The aim of this paper is to address the aforementioned shortcoming, by developing a new feature selection method. We commence by transforming each vectorial feature into a graph-based feature, that not only incorporates relationships between pairwise feature samples but also reflects richer characteristics than the original vectorial features. We also transform the target feature into a graph-based target feature. Furthermore, we use the steady state random walk and compute a probability distribution of the walk visiting the vertices. With the probability distribution for the graph-based features and the graph-based target feature to hand, we measure the discriminant power of each graph-based feature with respect to the graph-based target feature, through the Jensen-Shannon divergence measure between the probability distributions from the random walks. We select an optimal subset of features based on the most relevant graph-based features, through the Jensen-Shannon divergence measure. Unlike most existing state-of-the-art feature selection methods, the proposed method can accommodate both continuous and discrete target features. Experiments demonstrate the effectiveness and usefulness of the proposed feature selection algorithm on the problem of P2P lending platforms in China.
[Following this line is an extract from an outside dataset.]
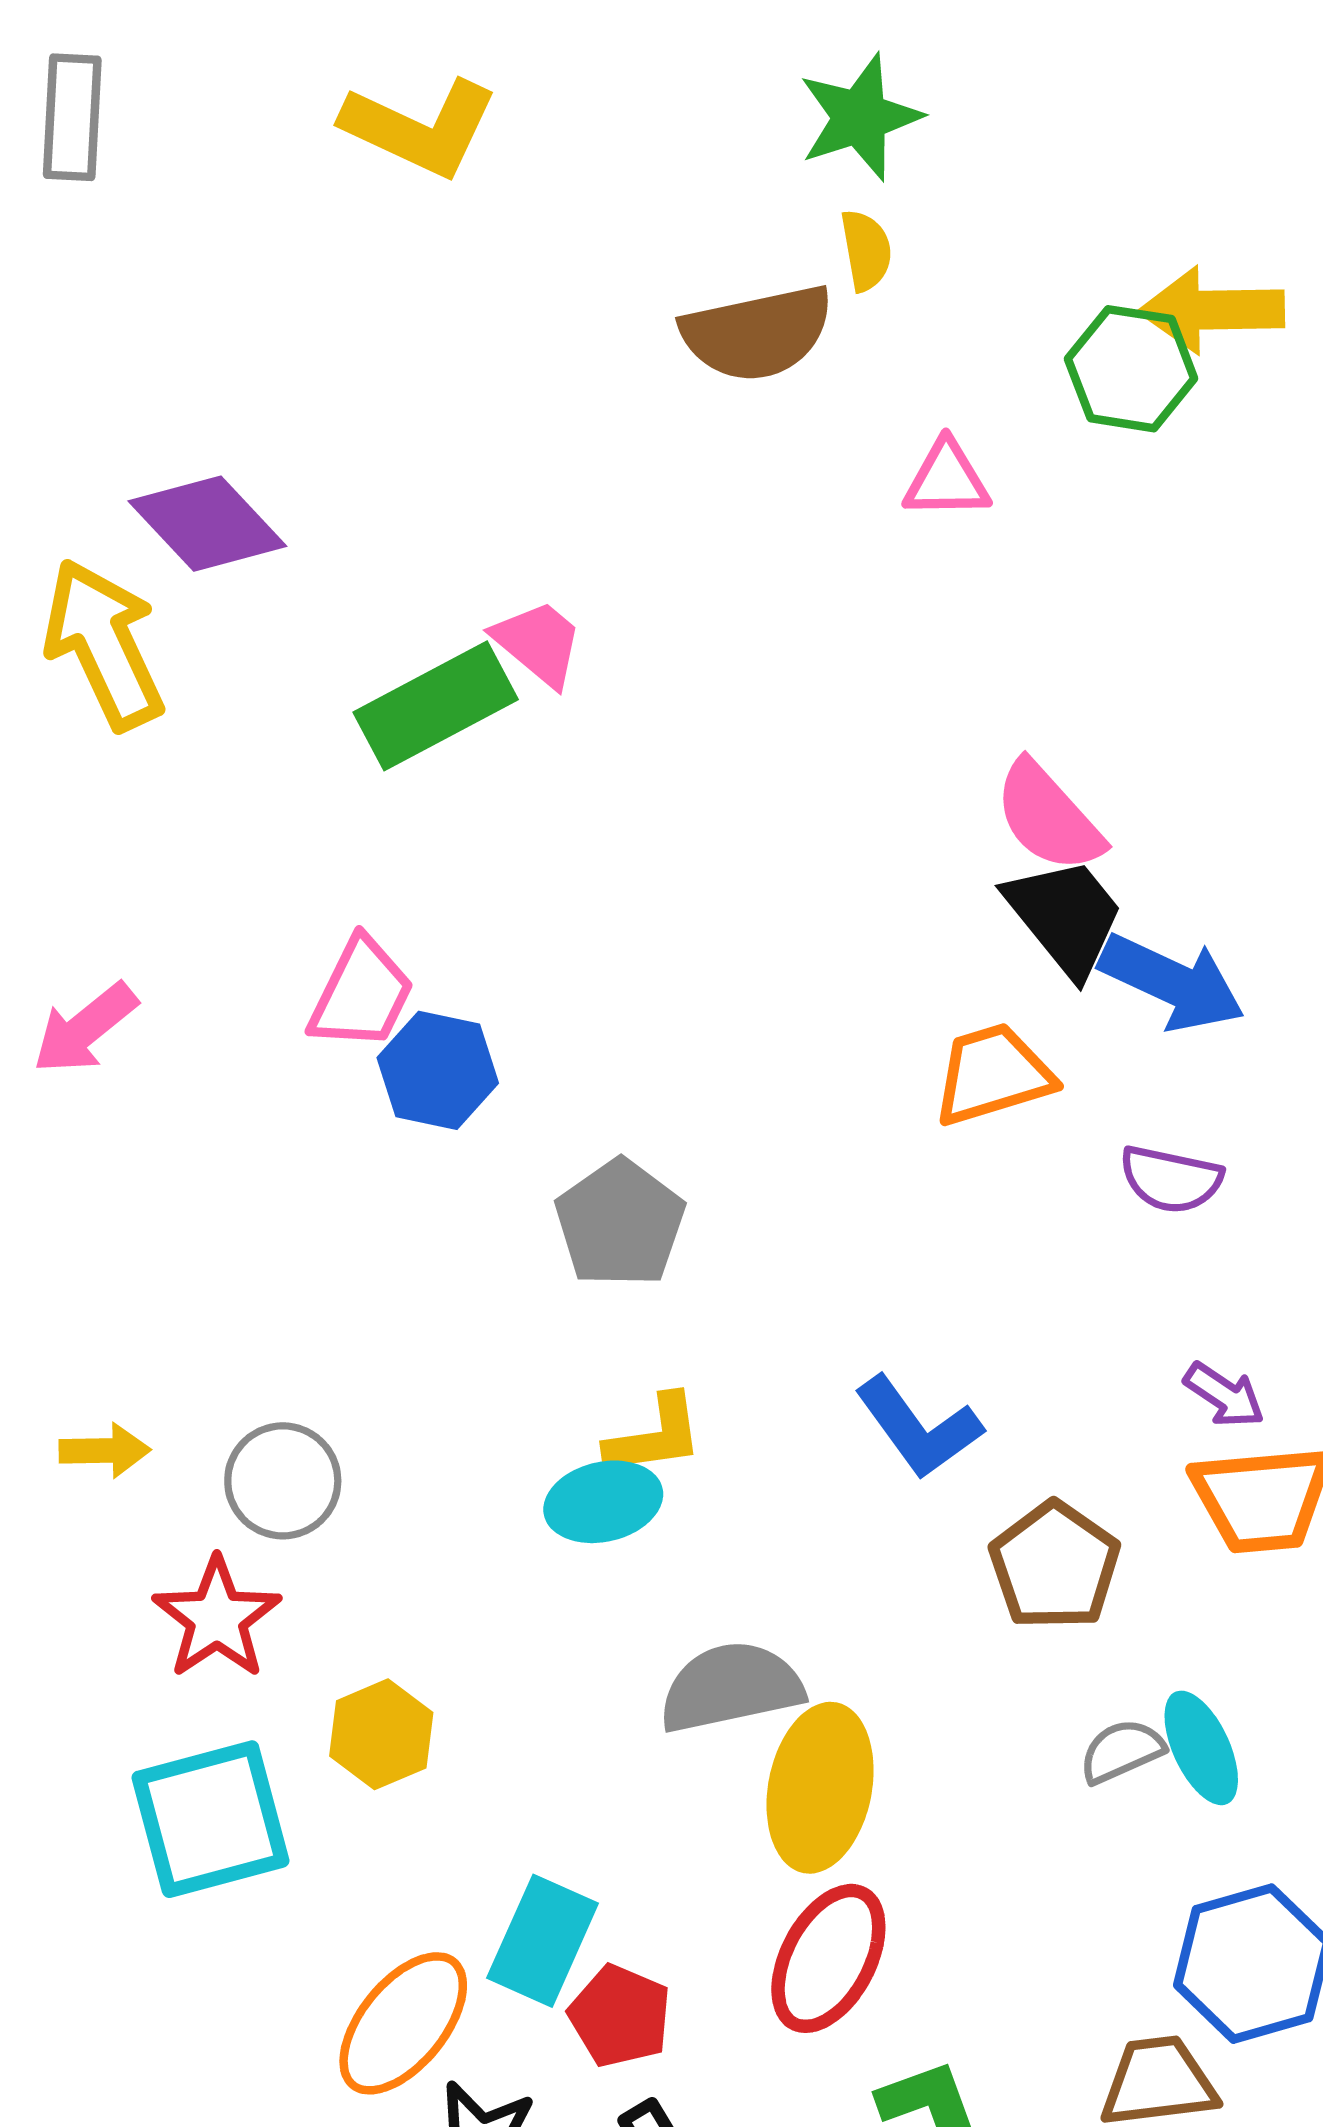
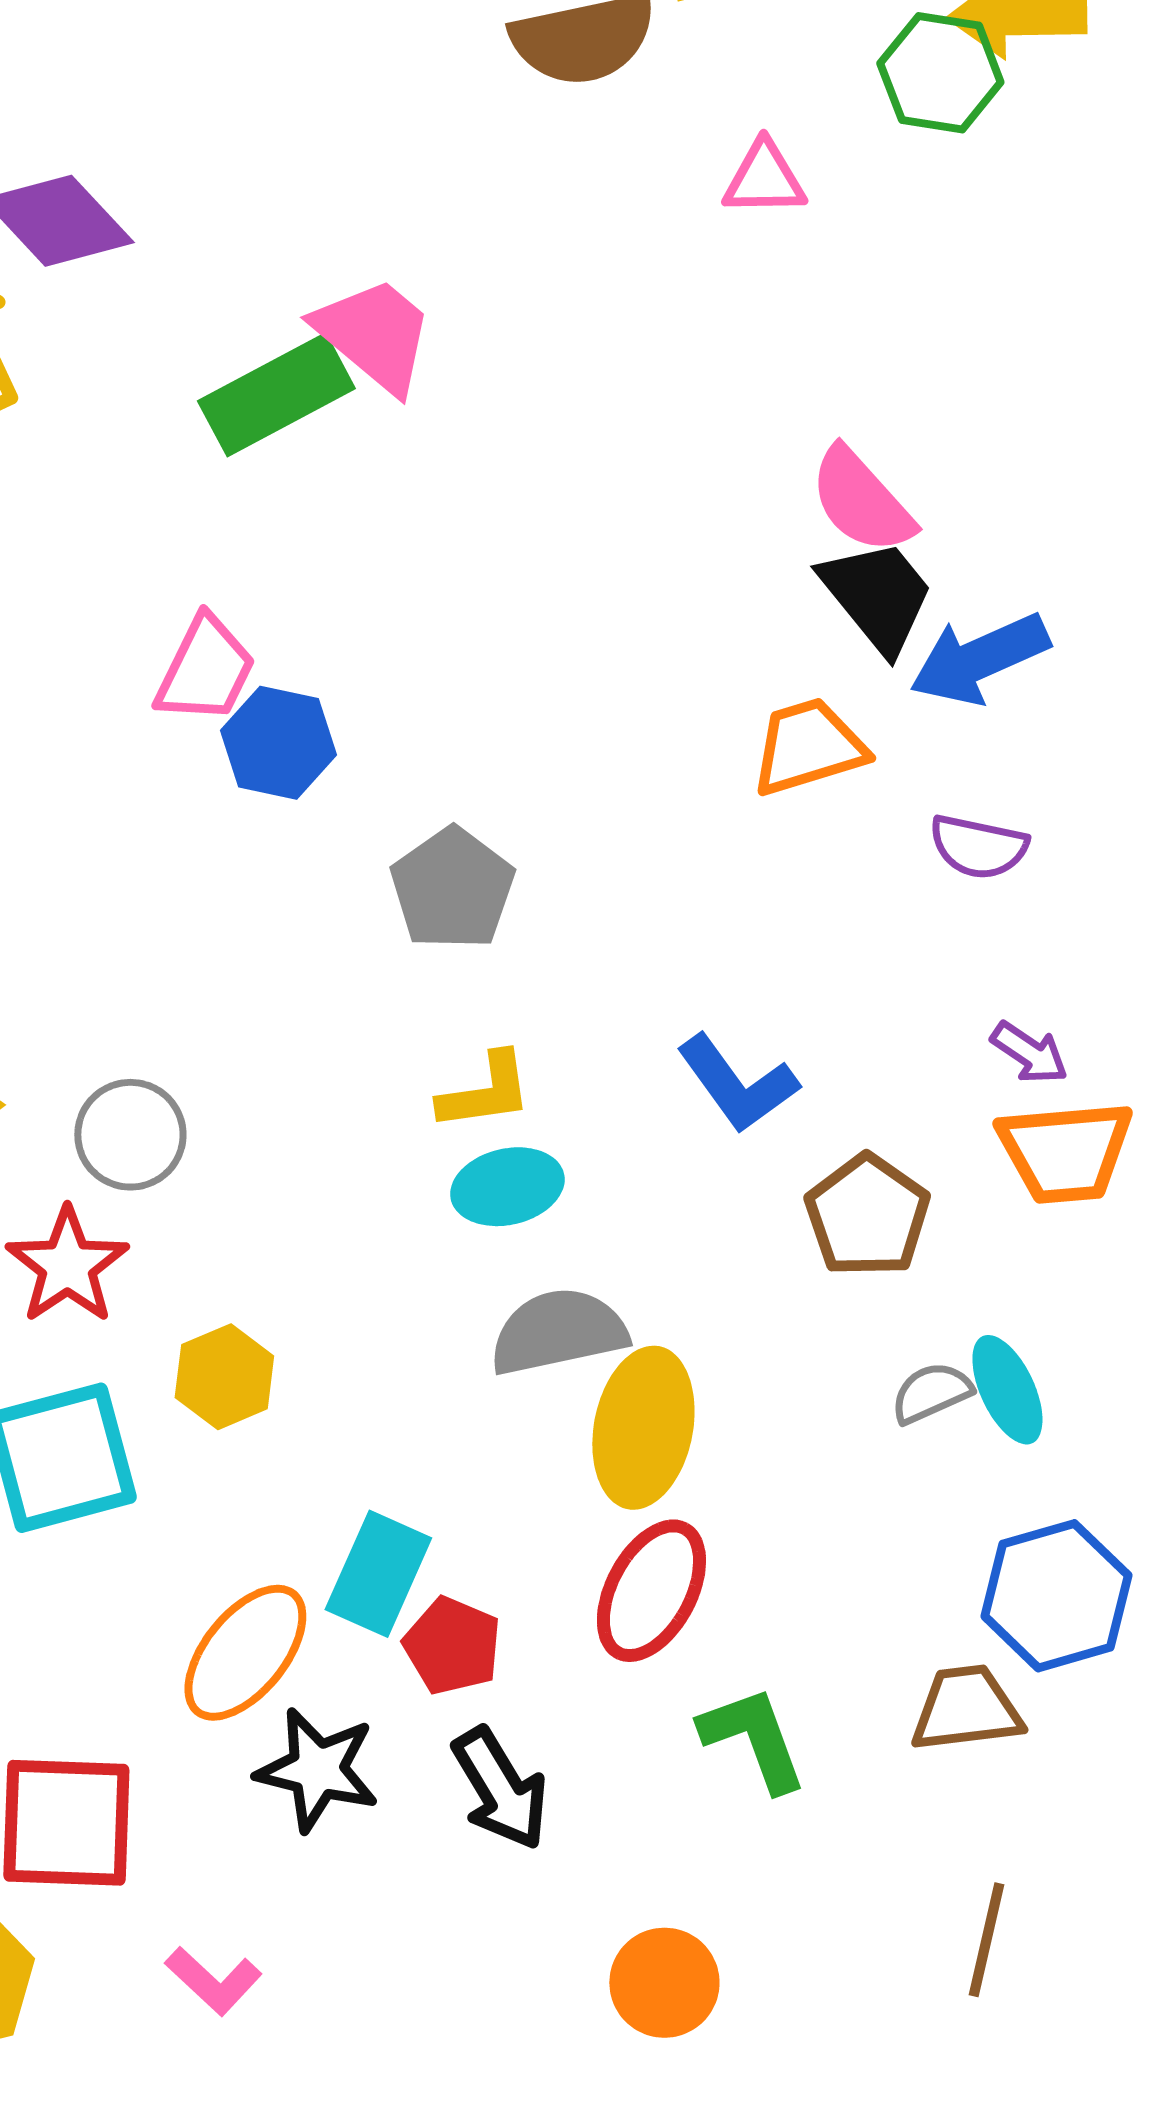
pink trapezoid: (538, 643) -> (374, 335), size x1.4
blue arrow: (1172, 982) -> (979, 659), turned 131
cyan ellipse: (603, 1502) -> (507, 1187), moved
This paper is organized as follows. Section 2 briefly reviews the related works of feature selection methods. Section 3 presents preliminary concepts that will be used in this work. Then Sect. 4 define the proposed feature selection method. Section 5 presents the experimental evaluation of the proposed approach on a dataset collected from a large P2P lending portal. Section 6 concludes this work.

2 Literature Review

Feature selection has been a fundamental research topic in data mining and machine learning [8]. By choosing from the input data a subset of features that maximizes a generalized performance criterion, feature selection reduces the high dimensionality of the original data, improves learning performance, and provides faster and more cost-effective predictors [7].

Feature selection methods can be broadly divided into two categories, depending on their interaction with the classifier [18]. Filter-based methods [23] are independent from the classifier and focuses on the intrinsic properties of the original data. It usually provides a feature weighting or ranking based on some evaluation criteria and outputs a subset of selected features. By contrast, wrapper approaches [13] perform a search for an optimal subset of features using the outcome of a classifier as guidance. Often, the results obtained by wrapper methods are better than those obtained by filter methods, but the computational cost is also much higher.

Generally, evaluation criteria are of great significance for feature selection and a great variety of effective evaluation criteria have been proposed to locate informative features. These methods include distance [12], correlation [9], information entropy [14], rough set theory [3], etc. Among them, the correlation criterion and its extensions are probably one of the most widely used criteria to characterize the relevance between features, due to its good performance and ease of implementation. For instance, Hall [9] employed some correlation measures to evaluate the optimal feature subsets based on the assumption that a good subset contains features which are highly correlated to the class, yet uncorrelated to each other. In [19], a supervised feature selection method which builds a dissimilarity space by hierarchical clustering with conditional mutual information is developed.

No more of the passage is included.